What is being asked:
Show every line of the data that includes the word "chevron".

::: Input

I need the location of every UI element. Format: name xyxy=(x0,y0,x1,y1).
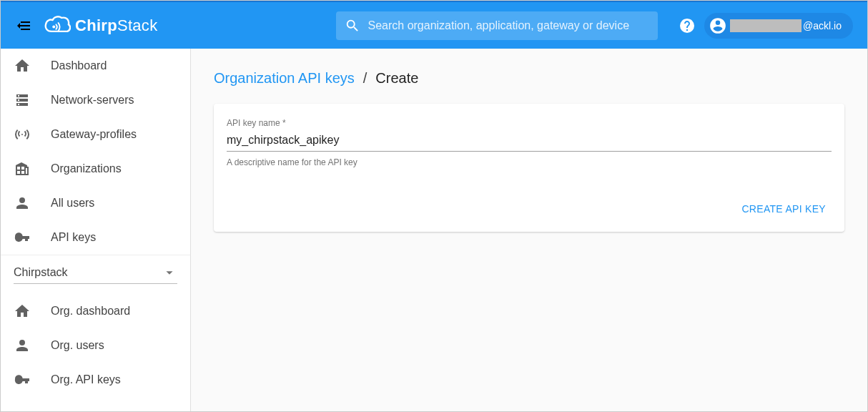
sidebar-item-api-keys[interactable]: API keys xyxy=(1,220,190,255)
create-api-key-card: API key name * A descriptive name for th… xyxy=(214,104,844,232)
person-icon xyxy=(14,337,31,354)
org-selector[interactable]: Chirpstack xyxy=(14,261,177,284)
app-title: ChirpStack xyxy=(75,16,157,35)
api-key-name-label: API key name * xyxy=(227,118,832,128)
sidebar-item-organizations[interactable]: Organizations xyxy=(1,152,190,186)
app-header: ChirpStack @ackl.io xyxy=(1,1,867,49)
breadcrumb: Organization API keys / Create xyxy=(214,70,844,87)
user-name-redacted xyxy=(730,19,802,32)
org-select-value: Chirpstack xyxy=(14,266,68,279)
menu-toggle-button[interactable] xyxy=(15,17,32,34)
search-icon xyxy=(345,18,360,34)
home-icon xyxy=(14,303,31,320)
sidebar-item-all-users[interactable]: All users xyxy=(1,186,190,220)
sidebar-item-label: Network-servers xyxy=(51,94,134,107)
breadcrumb-link-org-api-keys[interactable]: Organization API keys xyxy=(214,70,355,87)
api-key-name-input[interactable] xyxy=(227,131,832,152)
sidebar-item-label: Org. users xyxy=(51,339,104,352)
sidebar-item-label: All users xyxy=(51,197,94,210)
sidebar-item-label: Org. dashboard xyxy=(51,305,130,318)
person-icon xyxy=(14,195,31,212)
sidebar-item-label: Dashboard xyxy=(51,59,107,72)
svg-point-0 xyxy=(52,25,55,28)
sidebar-item-org-dashboard[interactable]: Org. dashboard xyxy=(1,294,190,328)
key-icon xyxy=(14,371,31,388)
user-domain: @ackl.io xyxy=(803,20,842,31)
chevron-down-icon xyxy=(162,265,177,280)
breadcrumb-separator: / xyxy=(363,70,368,87)
key-icon xyxy=(14,229,31,246)
sidebar-item-dashboard[interactable]: Dashboard xyxy=(1,49,190,83)
help-icon[interactable] xyxy=(679,17,696,34)
antenna-icon xyxy=(14,126,31,143)
api-key-name-helper: A descriptive name for the API key xyxy=(227,157,832,167)
sidebar-item-gateway-profiles[interactable]: Gateway-profiles xyxy=(1,117,190,152)
sidebar-item-org-api-keys[interactable]: Org. API keys xyxy=(1,363,190,397)
sidebar-item-label: Org. API keys xyxy=(51,373,121,386)
sidebar-item-label: Organizations xyxy=(51,162,122,175)
user-chip[interactable]: @ackl.io xyxy=(704,13,853,39)
create-api-key-button[interactable]: CREATE API KEY xyxy=(736,197,832,220)
app-logo[interactable]: ChirpStack xyxy=(44,14,157,38)
server-icon xyxy=(14,92,31,109)
sidebar-item-network-servers[interactable]: Network-servers xyxy=(1,83,190,117)
sidebar-item-org-users[interactable]: Org. users xyxy=(1,328,190,363)
main-content: Organization API keys / Create API key n… xyxy=(191,49,867,411)
search-input[interactable] xyxy=(368,19,649,32)
search-bar[interactable] xyxy=(336,11,658,40)
sidebar-item-label: Gateway-profiles xyxy=(51,128,137,141)
building-icon xyxy=(14,160,31,177)
chirpstack-logo-icon xyxy=(44,14,71,38)
home-icon xyxy=(14,57,31,74)
breadcrumb-current: Create xyxy=(375,70,418,87)
sidebar-item-label: API keys xyxy=(51,231,96,244)
sidebar: Dashboard Network-servers Gateway-profil… xyxy=(1,49,191,411)
account-icon xyxy=(709,16,727,35)
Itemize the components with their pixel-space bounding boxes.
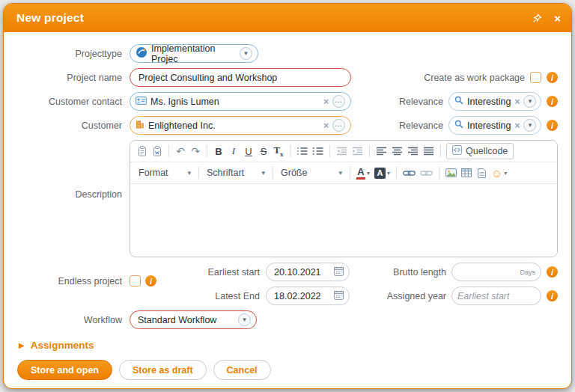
ellipsis-icon: … <box>335 97 343 104</box>
customer-contact-value: Ms. Ignis Lumen <box>150 97 320 107</box>
customer-row: Customer Enlightened Inc. × … Relevance … <box>17 116 558 135</box>
document-icon[interactable] <box>474 165 489 181</box>
projecttype-field[interactable]: Implementation Projec ▾ <box>130 44 258 63</box>
projecttype-dropdown-button[interactable]: ▾ <box>240 47 252 60</box>
align-right-icon[interactable] <box>405 143 421 159</box>
text-color-icon[interactable]: A ▾ <box>354 165 372 181</box>
align-center-icon[interactable] <box>389 143 405 159</box>
relevance-contact-field[interactable]: Interesting × ▾ <box>448 92 541 111</box>
new-project-dialog: New project × Projecttype Implementation… <box>3 3 572 389</box>
source-code-button[interactable]: Quellcode <box>446 143 514 159</box>
table-icon[interactable] <box>459 165 474 181</box>
customer-value: Enlightened Inc. <box>148 120 320 131</box>
link-icon[interactable] <box>401 165 418 181</box>
outdent-icon[interactable] <box>334 143 350 159</box>
info-icon[interactable]: i <box>547 266 558 278</box>
redo-icon[interactable]: ↷ <box>188 143 203 159</box>
customer-contact-browse-button[interactable]: … <box>332 95 345 108</box>
relevance-contact-value: Interesting <box>467 97 511 107</box>
bullet-list-icon[interactable] <box>310 143 326 159</box>
chevron-down-icon: ▾ <box>504 170 507 177</box>
create-work-package-label: Create as work package <box>424 73 525 83</box>
clear-formatting-icon[interactable]: Tx <box>271 143 286 159</box>
endless-project-label: Endless project <box>17 276 130 287</box>
store-and-open-button[interactable]: Store and open <box>17 360 112 380</box>
editor-toolbar-row-2: Format▾ Schriftart▾ Größe▾ A ▾ <box>130 162 557 184</box>
clear-icon[interactable]: × <box>514 97 520 106</box>
strikethrough-icon[interactable]: S <box>256 143 271 159</box>
brutto-length-field[interactable]: Days <box>451 263 541 281</box>
workflow-dropdown-button[interactable]: ▾ <box>238 313 251 326</box>
create-work-package-checkbox[interactable] <box>530 72 541 83</box>
paste-from-word-icon[interactable] <box>150 143 165 159</box>
projecttype-label: Projecttype <box>17 49 130 59</box>
source-code-label: Quellcode <box>466 146 508 156</box>
magnifier-icon <box>454 120 463 131</box>
align-left-icon[interactable] <box>374 143 389 159</box>
clear-icon[interactable]: × <box>323 121 329 130</box>
assigned-year-label: Assigned year <box>387 291 446 301</box>
workflow-field[interactable]: Standard Workflow ▾ <box>130 310 257 329</box>
ellipsis-icon: … <box>335 120 343 128</box>
chevron-down-icon: ▾ <box>261 169 265 177</box>
align-justify-icon[interactable] <box>421 143 436 159</box>
relevance-customer-field[interactable]: Interesting × ▾ <box>448 116 541 135</box>
clear-icon[interactable]: × <box>323 97 329 106</box>
pin-icon[interactable] <box>532 13 542 23</box>
chevron-down-icon: ▾ <box>338 169 342 177</box>
customer-label: Customer <box>17 120 130 131</box>
numbered-list-icon[interactable] <box>294 143 310 159</box>
titlebar[interactable]: New project × <box>4 4 571 32</box>
info-icon[interactable]: i <box>547 96 558 107</box>
image-icon[interactable] <box>443 165 459 181</box>
info-icon[interactable]: i <box>145 275 156 287</box>
close-icon[interactable]: × <box>554 13 561 24</box>
relevance-customer-dropdown-button[interactable]: ▾ <box>523 119 536 132</box>
clear-icon[interactable]: × <box>514 121 520 130</box>
store-as-draft-button[interactable]: Store as draft <box>119 360 207 380</box>
emoji-icon[interactable]: ☺ ▾ <box>489 165 509 181</box>
description-input[interactable] <box>130 184 557 257</box>
chevron-down-icon: ▾ <box>243 316 246 323</box>
dialog-content: Projecttype Implementation Projec ▾ Proj… <box>4 32 571 388</box>
background-color-icon[interactable]: A ▾ <box>372 165 392 181</box>
workflow-value: Standard Workflow <box>136 315 234 325</box>
cancel-button[interactable]: Cancel <box>213 360 271 380</box>
italic-icon[interactable]: I <box>226 143 241 159</box>
project-name-input[interactable] <box>130 68 351 87</box>
projecttype-row: Projecttype Implementation Projec ▾ <box>17 44 558 63</box>
indent-icon[interactable] <box>350 143 365 159</box>
customer-browse-button[interactable]: … <box>332 119 345 132</box>
relevance-customer-label: Relevance <box>399 120 443 131</box>
assignments-expander[interactable]: ▶ Assignments <box>19 340 558 351</box>
customer-contact-field[interactable]: Ms. Ignis Lumen × … <box>130 92 351 111</box>
projecttype-value: Implementation Projec <box>151 43 236 64</box>
assigned-year-field[interactable]: Earliest start <box>451 287 541 305</box>
undo-icon[interactable]: ↶ <box>173 143 188 159</box>
relevance-customer-value: Interesting <box>467 120 511 131</box>
earliest-start-value: 20.10.2021 <box>272 267 330 278</box>
relevance-contact-dropdown-button[interactable]: ▾ <box>523 95 536 108</box>
paste-icon[interactable] <box>135 143 150 159</box>
underline-icon[interactable]: U <box>241 143 256 159</box>
description-label: Description <box>17 140 130 200</box>
editor-toolbar-row-1: ↶ ↷ B I U S Tx <box>130 141 557 162</box>
font-dropdown[interactable]: Schriftart▾ <box>203 165 269 181</box>
calendar-icon[interactable] <box>334 266 344 278</box>
format-dropdown[interactable]: Format▾ <box>135 165 195 181</box>
chevron-down-icon: ▾ <box>529 122 532 129</box>
earliest-start-field[interactable]: 20.10.2021 <box>266 263 350 281</box>
chevron-down-icon: ▾ <box>367 170 370 177</box>
calendar-icon[interactable] <box>334 290 344 302</box>
endless-project-checkbox[interactable] <box>130 275 141 287</box>
info-icon[interactable]: i <box>547 72 558 83</box>
bold-icon[interactable]: B <box>211 143 226 159</box>
latest-end-field[interactable]: 18.02.2022 <box>266 287 350 305</box>
size-dropdown[interactable]: Größe▾ <box>277 165 346 181</box>
workflow-label: Workflow <box>17 315 130 325</box>
info-icon[interactable]: i <box>547 120 558 131</box>
info-icon[interactable]: i <box>547 290 558 301</box>
customer-contact-row: Customer contact Ms. Ignis Lumen × … Rel… <box>17 92 558 111</box>
unlink-icon[interactable] <box>418 165 435 181</box>
customer-field[interactable]: Enlightened Inc. × … <box>130 116 351 135</box>
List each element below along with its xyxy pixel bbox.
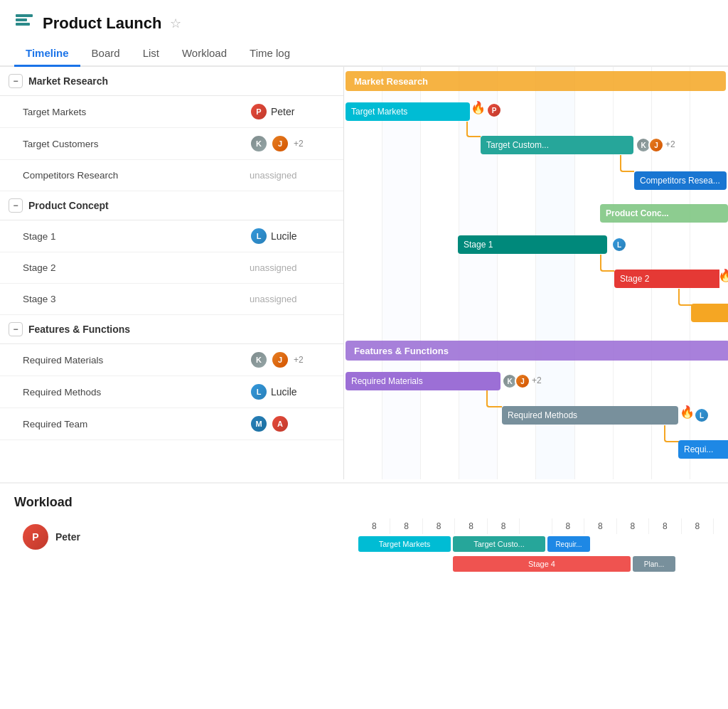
task-name: Stage 1 (23, 231, 244, 242)
workload-user-peter: P Peter (14, 518, 358, 555)
task-row-stage2: Stage 2 unassigned (0, 252, 343, 284)
workload-title: Workload (14, 495, 714, 510)
group-product-concept: − Product Concept (0, 191, 343, 220)
workload-bar-target-markets: Target Markets (358, 536, 451, 552)
timeline-section: − Market Research Target Markets P Peter… (0, 67, 728, 479)
avatar-lucile: L (250, 383, 268, 401)
nav-tabs: Timeline Board List Workload Time log (0, 36, 728, 67)
task-name: Required Team (23, 419, 244, 430)
avatar-blue: M (250, 415, 268, 433)
collapse-product-concept[interactable]: − (9, 198, 23, 213)
assignee-area: L Lucile (250, 227, 335, 245)
assignee-area: P Peter (250, 102, 335, 121)
avatar-multi1: K (250, 351, 268, 369)
workload-bar-stage4: Stage 4 (453, 556, 631, 572)
task-row-required-team: Required Team M A (0, 408, 343, 440)
gantt-bar-market-research-group[interactable]: Market Research (346, 71, 726, 91)
workload-cell: 8 (649, 518, 681, 534)
gantt-bar-product-concept-group[interactable]: Product Conc... (600, 204, 728, 223)
gantt-bar-required-methods[interactable]: Required Methods (502, 406, 678, 425)
workload-cell: 8 (488, 518, 520, 534)
avatar-multi1: K (250, 134, 268, 153)
assignee-area: L Lucile (250, 383, 335, 401)
avatar-multi2: J (271, 351, 289, 369)
connector-4 (678, 289, 692, 306)
gantt-avatar-peter: P (486, 102, 502, 118)
workload-avatar-peter: P (23, 524, 48, 550)
avatar-peter: P (250, 102, 268, 121)
workload-bar-plan: Plan... (633, 556, 675, 572)
workload-cell: 8 (358, 518, 390, 534)
task-name: Stage 2 (23, 262, 244, 273)
unassigned-label: unassigned (250, 170, 297, 181)
fire-icon-target-markets: 🔥 (471, 100, 486, 115)
gantt-bar-competitors-research[interactable]: Competitors Resea... (634, 171, 727, 190)
gantt-avatar-rm2: J (515, 373, 530, 389)
task-row-competitors-research: Competitors Research unassigned (0, 160, 343, 191)
task-row-stage3: Stage 3 unassigned (0, 284, 343, 315)
group-label-product-concept: Product Concept (28, 200, 109, 211)
tab-timelog[interactable]: Time log (238, 41, 301, 67)
workload-cell: 8 (584, 518, 616, 534)
plus-count: +2 (294, 139, 304, 149)
tab-list[interactable]: List (132, 41, 171, 67)
svg-rect-0 (16, 14, 33, 17)
tab-board[interactable]: Board (80, 41, 132, 67)
collapse-market-research[interactable]: − (9, 74, 23, 88)
fire-icon-stage2: 🔥 (718, 268, 728, 283)
task-row-target-markets: Target Markets P Peter (0, 96, 343, 128)
task-name: Target Customers (23, 139, 244, 149)
task-name: Target Markets (23, 107, 244, 117)
workload-bars-row2: Stage 4 Plan... (358, 554, 714, 574)
workload-cell: 8 (552, 518, 584, 534)
tab-workload[interactable]: Workload (171, 41, 238, 67)
gantt-bar-stage2[interactable]: Stage 2 (614, 270, 719, 288)
gantt-bar-target-customers[interactable]: Target Custom... (481, 136, 633, 154)
group-label-market-research: Market Research (28, 75, 108, 87)
unassigned-label: unassigned (250, 294, 297, 304)
workload-bar-target-customers: Target Custo... (453, 536, 545, 552)
assignee-area: K J +2 (250, 134, 335, 153)
assignee-area: unassigned (250, 262, 335, 273)
workload-user-row: P Peter 8 8 8 8 8 8 8 8 8 8 Target Marke… (14, 518, 714, 574)
group-market-research: − Market Research (0, 67, 343, 96)
workload-cell: 8 (617, 518, 649, 534)
connector-6 (664, 425, 680, 442)
gantt-area: Market Research Target Markets 🔥 P Targe… (344, 67, 728, 479)
task-name: Stage 3 (23, 294, 244, 304)
task-name: Competitors Research (23, 170, 244, 181)
workload-cell: 8 (682, 518, 714, 534)
workload-numbers-row: 8 8 8 8 8 8 8 8 8 8 (358, 518, 714, 534)
avatar-multi2: J (271, 134, 289, 153)
connector-2 (620, 155, 634, 172)
gantt-avatar-multi2: J (648, 137, 664, 153)
gantt-avatar-lucile-rm: L (694, 407, 710, 423)
workload-cell: 8 (455, 518, 487, 534)
gantt-avatar-lucile-stage1: L (611, 237, 627, 252)
unassigned-label: unassigned (250, 262, 297, 273)
fire-icon-required-methods: 🔥 (680, 405, 695, 420)
gantt-bar-target-markets[interactable]: Target Markets (346, 102, 470, 121)
task-name: Required Methods (23, 387, 244, 398)
assignee-name: Lucile (271, 386, 297, 398)
workload-user-name: Peter (55, 531, 80, 543)
plus-count: +2 (294, 355, 304, 365)
svg-rect-1 (16, 18, 27, 21)
gantt-bar-stage1[interactable]: Stage 1 (458, 235, 607, 254)
gantt-bar-stage3[interactable] (691, 304, 728, 322)
collapse-features-functions[interactable]: − (9, 322, 23, 336)
workload-cell (520, 518, 552, 534)
task-row-required-methods: Required Methods L Lucile (0, 376, 343, 408)
star-icon[interactable]: ☆ (170, 16, 181, 31)
task-name: Required Materials (23, 355, 244, 366)
gantt-bar-required-team[interactable]: Requi... (678, 440, 728, 459)
workload-bars-row1: Target Markets Target Custo... Requir... (358, 534, 714, 554)
gantt-bar-features-group[interactable]: Features & Functions (346, 341, 728, 361)
gantt-plus-count-rm: +2 (532, 375, 542, 385)
gantt-bar-required-materials[interactable]: Required Materials (346, 372, 500, 390)
tab-timeline[interactable]: Timeline (14, 41, 80, 67)
connector-1 (466, 122, 481, 137)
workload-bar-requir: Requir... (547, 536, 590, 552)
workload-section: Workload P Peter 8 8 8 8 8 8 8 8 8 8 (0, 482, 728, 580)
assignee-area: unassigned (250, 294, 335, 304)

::::::

Finished exercise:
chevron-down-icon xyxy=(162,265,177,280)
chevron-down-icon: ▾ <box>504 170 507 177</box>
chevron-down-icon: ▾ <box>261 169 265 177</box>
chevron-down-icon: ▾ <box>338 169 342 177</box>
chevron-down-icon: ▾ <box>243 316 246 323</box>
chevron-down-icon: ▾ <box>529 122 532 129</box>
chevron-down-icon: ▾ <box>367 170 370 177</box>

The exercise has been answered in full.